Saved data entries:
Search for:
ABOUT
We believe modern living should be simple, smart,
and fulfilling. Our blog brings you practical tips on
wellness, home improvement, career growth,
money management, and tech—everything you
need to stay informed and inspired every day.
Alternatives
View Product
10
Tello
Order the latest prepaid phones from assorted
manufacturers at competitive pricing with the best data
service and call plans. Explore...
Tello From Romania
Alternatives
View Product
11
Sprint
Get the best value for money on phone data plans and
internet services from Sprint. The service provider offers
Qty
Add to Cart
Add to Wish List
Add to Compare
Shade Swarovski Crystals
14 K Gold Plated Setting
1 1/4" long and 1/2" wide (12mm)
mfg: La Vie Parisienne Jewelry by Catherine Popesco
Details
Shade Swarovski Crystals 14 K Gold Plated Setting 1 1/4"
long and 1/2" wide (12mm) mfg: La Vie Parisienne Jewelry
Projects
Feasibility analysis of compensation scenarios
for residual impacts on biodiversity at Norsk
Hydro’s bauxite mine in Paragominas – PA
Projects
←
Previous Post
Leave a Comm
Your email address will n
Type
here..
--
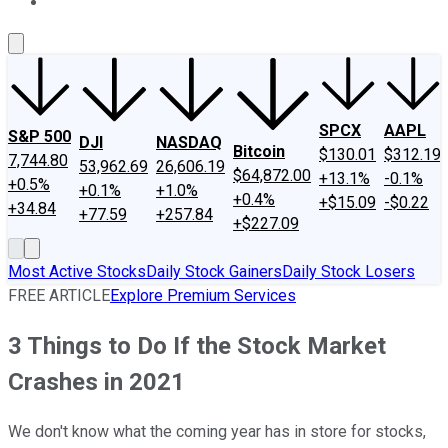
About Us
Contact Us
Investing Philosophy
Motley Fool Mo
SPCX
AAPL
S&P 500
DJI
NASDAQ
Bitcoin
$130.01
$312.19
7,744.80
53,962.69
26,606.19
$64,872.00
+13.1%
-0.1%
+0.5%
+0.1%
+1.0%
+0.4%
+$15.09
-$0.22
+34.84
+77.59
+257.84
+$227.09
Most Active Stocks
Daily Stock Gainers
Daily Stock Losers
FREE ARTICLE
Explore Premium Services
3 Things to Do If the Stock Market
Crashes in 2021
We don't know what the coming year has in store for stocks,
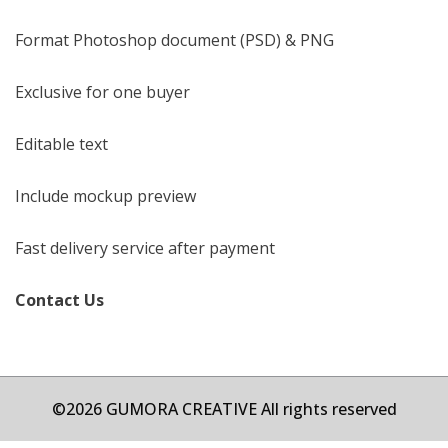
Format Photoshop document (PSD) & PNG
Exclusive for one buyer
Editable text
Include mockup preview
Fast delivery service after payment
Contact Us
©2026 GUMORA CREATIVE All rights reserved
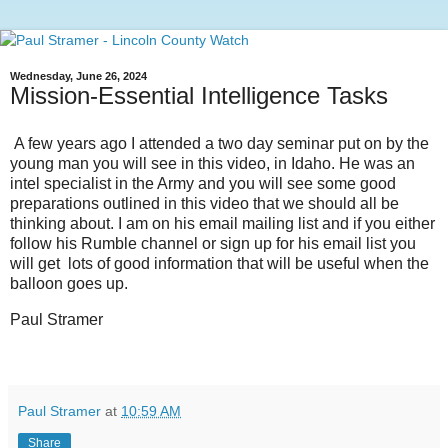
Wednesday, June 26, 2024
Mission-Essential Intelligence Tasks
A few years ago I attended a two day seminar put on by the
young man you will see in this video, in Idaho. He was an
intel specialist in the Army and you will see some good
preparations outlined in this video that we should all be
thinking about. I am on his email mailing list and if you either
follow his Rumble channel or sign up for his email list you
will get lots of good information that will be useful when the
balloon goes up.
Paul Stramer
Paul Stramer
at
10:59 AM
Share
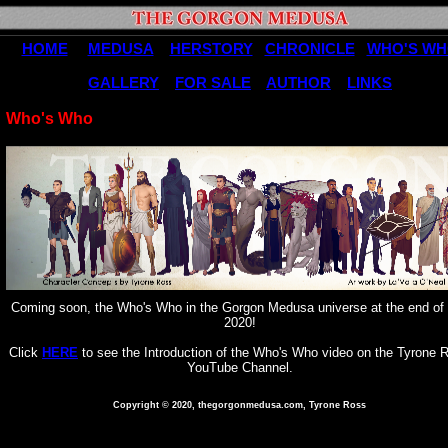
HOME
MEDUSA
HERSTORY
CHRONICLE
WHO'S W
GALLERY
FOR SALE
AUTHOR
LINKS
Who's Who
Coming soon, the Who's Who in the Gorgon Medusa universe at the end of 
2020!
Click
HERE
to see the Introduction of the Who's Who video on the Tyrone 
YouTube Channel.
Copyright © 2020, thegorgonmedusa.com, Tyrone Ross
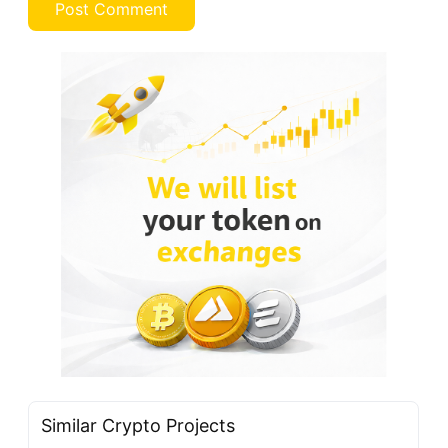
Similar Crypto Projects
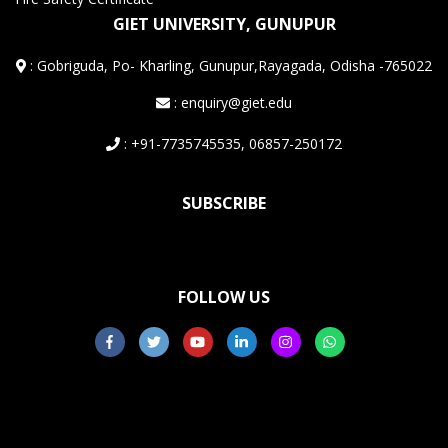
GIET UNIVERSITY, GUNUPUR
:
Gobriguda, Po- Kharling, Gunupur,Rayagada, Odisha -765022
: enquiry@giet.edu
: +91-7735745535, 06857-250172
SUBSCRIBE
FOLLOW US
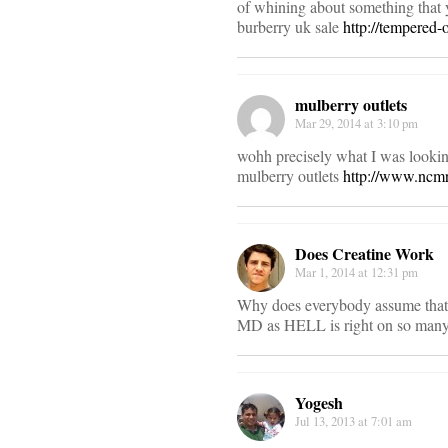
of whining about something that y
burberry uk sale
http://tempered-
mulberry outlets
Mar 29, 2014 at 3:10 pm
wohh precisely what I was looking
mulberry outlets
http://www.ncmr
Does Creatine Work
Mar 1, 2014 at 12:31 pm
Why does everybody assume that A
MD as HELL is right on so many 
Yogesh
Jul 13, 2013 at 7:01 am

• _EXERCISE INSTRUCTIONS_
Copy the lines above between the one holding "Exclusive for one buyer" and the one holding "Jul 13, 2013 at 7:01 am", inclusive. Drop the pictures.

• _RESPONSE_
Exclusive for one buyer
Editable text
Include mockup preview
Fast delivery service after payment
Contact Us
©2026 GUMORA CREATIVE All rights reserved
Wednesday, June 26, 2024
Mission-Essential Intelligence Tasks
A few years ago I attended a two day seminar put on by the
young man you will see in this video, in Idaho. He was an
intel specialist in the Army and you will see some good
preparations outlined in this video that we should all be
thinking about. I am on his email mailing list and if you either
follow his Rumble channel or sign up for his email list you
will get lots of good information that will be useful when the
balloon goes up.
Paul Stramer
Paul Stramer
at
10:59 AM
Share
HOME
MEDUSA
HERSTORY
CHRONICLE
WHO'S W
GALLERY
FOR SALE
AUTHOR
LINKS
Who's Who
Coming soon, the Who's Who in the Gorgon Medusa universe at the end of 
2020!
Click
HERE
to see the Introduction of the Who's Who video on the Tyrone 
YouTube Channel.
Copyright © 2020, thegorgonmedusa.com, Tyrone Ross
Similar Crypto Projects
GIET UNIVERSITY, GUNUPUR
:
Gobriguda, Po- Kharling, Gunupur,Rayagada, Odisha -765022
: enquiry@giet.edu
: +91-7735745535, 06857-250172
SUBSCRIBE
FOLLOW US
of whining about something that y
burberry uk sale
http://tempered-
mulberry outlets
Mar 29, 2014 at 3:10 pm
wohh precisely what I was looking
mulberry outlets
http://www.ncmr
Does Creatine Work
Mar 1, 2014 at 12:31 pm
Why does everybody assume that A
MD as HELL is right on so many 
Yogesh
Jul 13, 2013 at 7:01 am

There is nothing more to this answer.